I hope you had a chance to tune in to the Party at the Palace concert celebrating Queen Elizabeth’s platinum jubilee – that’s 70 years on the job! It was a beautiful, splashy show full of pageantry. The opening act was, of course, Queen. I loved the music, though with Adam Lambert leading it, there was no visible diversity present in the band composition.
Born Farrokh Bulsara in Zanzibar to Indian origin parents, Freddie Mercury is fondly claimed by Indians and British, and is symbolic of how the racial mix of Britain has transformed. The Royal Family which the Queen refers to as the Firm has not quite made it to the modern family category, yet. Megan Markle’s marriage to Prince Harry was supposed to do that – to bring in a bit of diversity at the top – but that attempt at lateral integration is wobbly.
And it highlights one of the big challenges of embracing diversity. It is uncomfortable. Having been a senior lateral hire I know how it is to be referred to by others as “the sand that irritates the oyster to deliver the pearl”. The oyster needs to be willing to put up with it for the greater good and that’s not always the case.

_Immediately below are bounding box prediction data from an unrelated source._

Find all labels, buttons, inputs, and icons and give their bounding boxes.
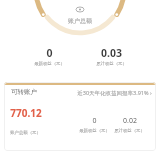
staticText: 0.03 xyxy=(101,46,122,60)
staticText: 最新收益（元） xyxy=(34,61,65,67)
staticText: 0 xyxy=(46,46,53,60)
staticText: 可转账户 xyxy=(11,88,37,96)
staticText: 0.02 xyxy=(123,116,137,126)
staticText: 累计收益（元） xyxy=(114,128,145,134)
staticText: 账户总额（元） xyxy=(10,130,41,136)
staticText: 近30天年化收益回报率3.91% › xyxy=(77,89,152,97)
staticText: 累计收益（元） xyxy=(96,61,127,67)
staticText: 0 xyxy=(92,116,97,126)
staticText: 账户总额 xyxy=(0,17,160,25)
button[interactable]: Toggle balance visibility xyxy=(75,4,85,14)
staticText: 最新收益（元） xyxy=(79,128,110,134)
staticText: 770.12 xyxy=(10,106,42,120)
button[interactable]: 可转账户 xyxy=(4,82,156,151)
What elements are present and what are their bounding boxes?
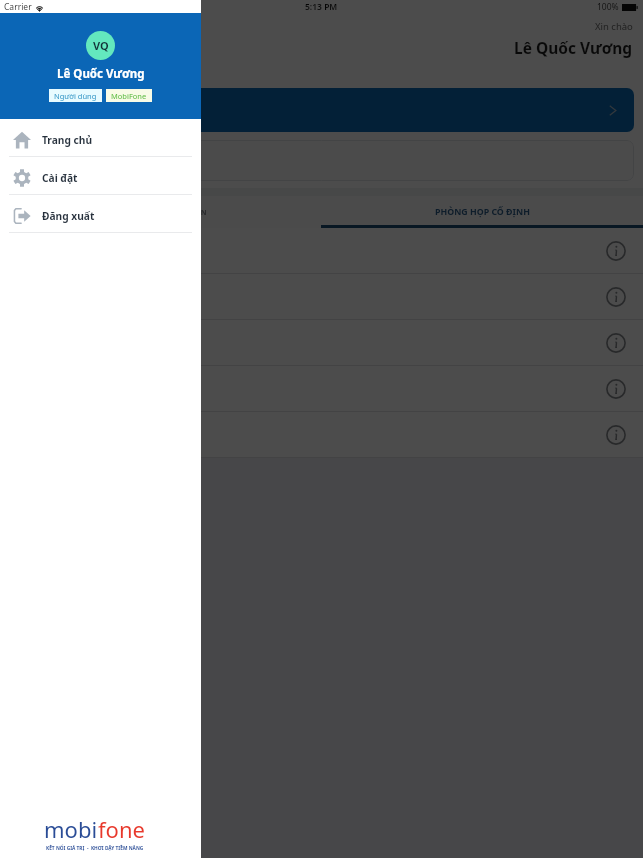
- staticText: Trang chủ: [42, 133, 93, 147]
- button[interactable]: Thông tin: [0, 320, 643, 366]
- staticText: Cài đặt: [42, 171, 78, 185]
- staticText: Người dùng: [54, 91, 97, 101]
- staticText: mobi: [44, 814, 98, 844]
- staticText: 100%: [597, 1, 619, 13]
- button[interactable]: MobiFone: [111, 89, 147, 102]
- button[interactable]: Đăng xuất: [0, 195, 201, 233]
- other: Thông tin: [606, 241, 626, 261]
- button[interactable]: Thông tin: [0, 274, 643, 320]
- staticText: KẾT NỐI GIÁ TRỊ - KHƠI DẬY TIỀM NĂNG: [46, 845, 144, 852]
- staticText: fone: [98, 814, 145, 844]
- button[interactable]: Người dùng: [54, 89, 97, 102]
- staticText: Lê Quốc Vương: [57, 66, 145, 82]
- button[interactable]: Thông tin: [0, 228, 643, 274]
- button[interactable]: Cài đặt: [0, 157, 201, 195]
- button[interactable]: Trang chủ: [0, 119, 201, 157]
- staticText: Carrier: [4, 1, 32, 13]
- staticText: Đăng xuất: [42, 209, 95, 223]
- button[interactable]: PHÒNG HỌP CỐ ĐỊNH: [321, 196, 643, 228]
- other: Thông tin: [606, 425, 626, 445]
- staticText: Lê Quốc Vương: [514, 37, 633, 58]
- button[interactable]: Thông tin: [0, 412, 643, 458]
- button[interactable]: Thông tin: [0, 366, 643, 412]
- other: Thông tin: [606, 379, 626, 399]
- button[interactable]: [9, 140, 634, 181]
- button[interactable]: PHÒNG HỌP TRỰC TUYẾN: [0, 196, 321, 228]
- staticText: PHÒNG HỌP TRỰC TUYẾN: [115, 207, 207, 217]
- staticText: 5:13 PM: [305, 1, 338, 13]
- staticText: Xin chào: [595, 20, 633, 33]
- staticText: MobiFone: [111, 91, 147, 101]
- staticText: PHÒNG HỌP CỐ ĐỊNH: [435, 206, 530, 218]
- other: Thông tin: [606, 287, 626, 307]
- other: Thông tin: [606, 333, 626, 353]
- staticText: Carrier: [4, 1, 32, 13]
- staticText: VQ: [93, 38, 109, 53]
- button[interactable]: [9, 88, 634, 132]
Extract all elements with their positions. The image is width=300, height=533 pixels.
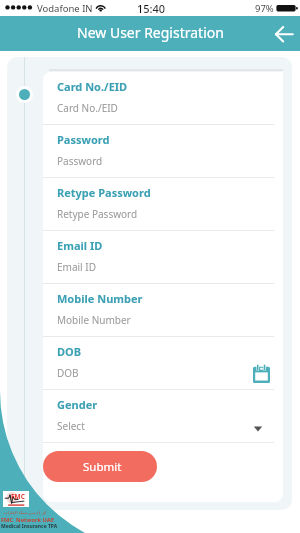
staticText: Password xyxy=(57,154,103,168)
button[interactable]: Email ID xyxy=(43,231,283,284)
staticText: DOB xyxy=(57,366,79,380)
staticText: Mobile Number xyxy=(57,313,131,327)
button[interactable]: Back xyxy=(270,20,298,48)
button[interactable]: Submit xyxy=(43,451,157,482)
button[interactable]: Card No./EID xyxy=(43,72,283,125)
staticText: Mobile Number xyxy=(57,291,143,306)
staticText: Select xyxy=(57,419,85,433)
button[interactable]: Open dropdown xyxy=(252,423,264,435)
staticText: New User Registration xyxy=(77,23,224,42)
staticText: Password xyxy=(57,132,110,147)
button[interactable]: Retype Password xyxy=(43,178,283,231)
button[interactable]: DOB xyxy=(43,337,283,390)
button[interactable]: Password xyxy=(43,125,283,178)
staticText: Submit xyxy=(83,459,122,475)
staticText: Email ID xyxy=(57,238,103,253)
staticText: FMC xyxy=(11,492,25,501)
staticText: أف إم سي شبكة الإمارات xyxy=(4,510,47,515)
staticText: 97% xyxy=(255,2,274,15)
staticText: Retype Password xyxy=(57,185,151,200)
staticText: FMC Network UAE xyxy=(1,516,54,524)
staticText: DOB xyxy=(57,344,82,359)
staticText: Card No./EID xyxy=(57,101,118,115)
staticText: 15:40 xyxy=(137,1,166,16)
staticText: Email ID xyxy=(57,260,96,274)
staticText: Retype Password xyxy=(57,207,138,221)
staticText: Card No./EID xyxy=(57,79,128,94)
button[interactable]: Pick date xyxy=(253,364,270,383)
staticText: Vodafone IN xyxy=(37,2,93,15)
button[interactable]: Gender xyxy=(43,390,283,443)
staticText: Gender xyxy=(57,397,98,412)
button[interactable]: Mobile Number xyxy=(43,284,283,337)
staticText: Medical Insurance TPA xyxy=(1,523,58,530)
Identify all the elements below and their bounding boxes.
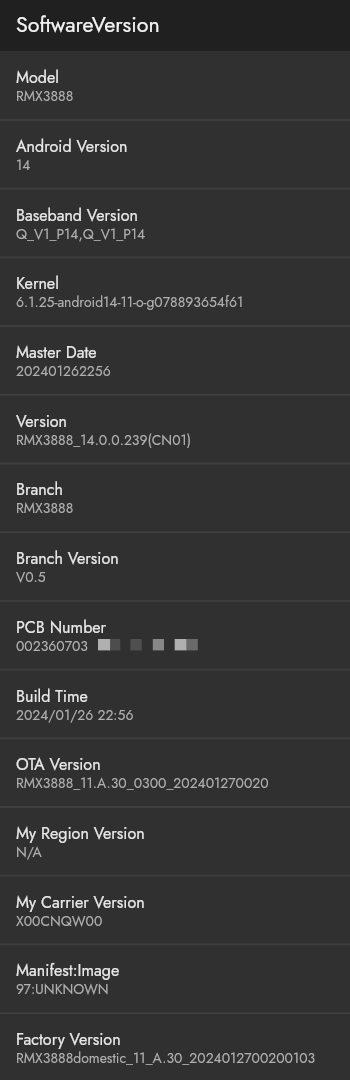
staticText: Model [16, 66, 59, 89]
staticText: RMX3888_11.A.30_0300_202401270020 [16, 773, 269, 793]
button[interactable]: Manifest:Image [0, 944, 350, 1013]
button[interactable]: Build Time [0, 670, 350, 739]
button[interactable]: SoftwareVersion [0, 0, 350, 51]
staticText: My Carrier Version [16, 891, 145, 914]
staticText: N/A [16, 842, 42, 862]
staticText: Android Version [16, 135, 128, 158]
staticText: Factory Version [16, 1028, 121, 1051]
button[interactable]: OTA Version [0, 738, 350, 807]
staticText: Baseband Version [16, 204, 138, 227]
button[interactable]: My Region Version [0, 807, 350, 876]
button[interactable]: My Carrier Version [0, 876, 350, 945]
button[interactable]: Kernel [0, 257, 350, 326]
button[interactable]: Master Date [0, 326, 350, 395]
staticText: Q_V1_P14,Q_V1_P14 [16, 224, 146, 244]
button[interactable]: PCB Number [0, 601, 350, 670]
staticText: Manifest:Image [16, 959, 120, 982]
staticText: 6.1.25-android14-11-o-g078893654f61 [16, 292, 244, 312]
button[interactable]: Branch Version [0, 532, 350, 601]
staticText: 97:UNKNOWN [16, 979, 109, 999]
staticText: My Region Version [16, 822, 145, 845]
staticText: Kernel [16, 272, 59, 295]
staticText: RMX3888 [16, 498, 74, 518]
staticText: RMX3888 [16, 86, 74, 106]
button[interactable]: Factory Version [0, 1013, 350, 1080]
button[interactable]: Baseband Version [0, 189, 350, 258]
staticText: SoftwareVersion [16, 9, 160, 40]
staticText: Master Date [16, 341, 97, 364]
staticText: Version [16, 410, 68, 433]
staticText: OTA Version [16, 753, 101, 776]
staticText: V0.5 [16, 567, 46, 587]
staticText: 14 [16, 155, 31, 175]
button[interactable]: Android Version [0, 120, 350, 189]
staticText: RMX3888domestic_11_A.30_2024012700200103 [16, 1048, 316, 1068]
button[interactable]: Branch [0, 463, 350, 532]
staticText: 2024/01/26 22:56 [16, 705, 134, 725]
button[interactable]: Model [0, 51, 350, 120]
staticText: X00CNQW00 [16, 911, 103, 931]
staticText: Build Time [16, 685, 88, 708]
staticText: Branch Version [16, 547, 119, 570]
staticText: RMX3888_14.0.0.239(CN01) [16, 430, 192, 450]
staticText: 002360703 [16, 636, 88, 656]
button[interactable]: Version [0, 395, 350, 464]
staticText: Branch [16, 478, 63, 501]
staticText: 202401262256 [16, 361, 111, 381]
staticText: PCB Number [16, 616, 107, 639]
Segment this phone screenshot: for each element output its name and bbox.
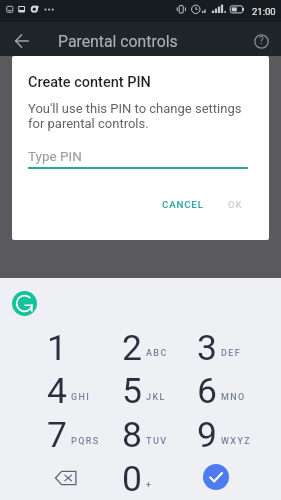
staticText: ? bbox=[259, 35, 264, 47]
staticText: You'll use this PIN to change settings f… bbox=[28, 101, 258, 131]
staticText: WXYZ bbox=[221, 436, 252, 447]
button[interactable]: 2 bbox=[103, 325, 178, 368]
staticText: JKL bbox=[146, 392, 166, 403]
staticText: 7 bbox=[47, 414, 67, 456]
button[interactable]: 6 bbox=[178, 368, 253, 412]
button[interactable]: 1 bbox=[28, 325, 103, 368]
staticText: 3 bbox=[197, 327, 217, 369]
staticText: 0 bbox=[122, 458, 142, 500]
button[interactable]: 4 bbox=[28, 368, 103, 412]
staticText: CANCEL bbox=[162, 199, 204, 210]
staticText: Parental controls bbox=[58, 32, 178, 51]
button[interactable]: Help bbox=[247, 27, 275, 55]
button[interactable]: 9 bbox=[178, 412, 253, 456]
staticText: + bbox=[146, 480, 153, 491]
button[interactable]: Enter bbox=[178, 456, 253, 500]
staticText: 2 bbox=[122, 327, 142, 369]
staticText: DEF bbox=[221, 348, 242, 359]
staticText: TUV bbox=[146, 436, 168, 447]
button[interactable]: CANCEL bbox=[152, 190, 214, 219]
staticText: 1 bbox=[47, 327, 67, 369]
staticText: GHI bbox=[71, 392, 91, 403]
button[interactable]: Backspace bbox=[28, 456, 103, 500]
staticText: 9 bbox=[197, 414, 217, 456]
staticText: 4 bbox=[47, 370, 67, 412]
button[interactable]: Grammarly bbox=[12, 291, 37, 316]
button[interactable]: 8 bbox=[103, 412, 178, 456]
button[interactable]: 3 bbox=[178, 325, 253, 368]
staticText: Create content PIN bbox=[28, 74, 151, 91]
button[interactable]: 5 bbox=[103, 368, 178, 412]
button[interactable]: Back bbox=[5, 22, 39, 56]
staticText: MNO bbox=[221, 392, 246, 403]
button[interactable]: 7 bbox=[28, 412, 103, 456]
staticText: OK bbox=[228, 199, 243, 210]
staticText: 8 bbox=[122, 414, 142, 456]
button[interactable]: OK bbox=[218, 190, 253, 219]
staticText: Type PIN bbox=[28, 148, 82, 164]
staticText: 21:00 bbox=[252, 6, 276, 17]
staticText: ABC bbox=[146, 348, 168, 359]
staticText: 5 bbox=[122, 370, 142, 412]
button[interactable]: 0 bbox=[103, 456, 178, 500]
staticText: PQRS bbox=[71, 436, 100, 447]
staticText: 6 bbox=[197, 370, 217, 412]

If you are dealing with broad sweeping generalisations like “all-purpose shampoo” then there may be no business impact of your lack of diversity. But if you are looking at insightful connections, for example, that hair of different ethnicity requires different products then it would be useful to have a research and product development team that reflects your end user population. Research is indeed useful in understanding the market and empathy is a wonderful tool no matter what you do, but as the broad horizontal market opportunities get taken and you look for underserved niches you need people who may themselves be underserved to come up with these new product hypotheses.
While there have always been horizontal men’s grooming companies, Beardo targeted a niche of rich young men with beards, presumably an audience that the founders understood well. Nykaa’s founder is fond of cosmetics. Mama Earth came about based on the founders’ parenting needs. Many niche brands are based on similar personal experiences.
Larger organizations need to either replicate that level of diversity or acquire it as Marico did with Beardo.
All Diversity is not Equal
In a pet food company I might express a preference for hiring pawrents. I might offer many benefits for their fur-babies and possibly encourage them to bring them to work. It makes great business sense. But if my business delivers accounting software – I do not need to have a greater number of pet lovers in my workforce than the general population. I may choose to offer pet benefits, but only because it gives me an edge in the competitive recruitment market. So knowing that you are a pet parent in this context is virtually irrelevant and should not get you any special treatment.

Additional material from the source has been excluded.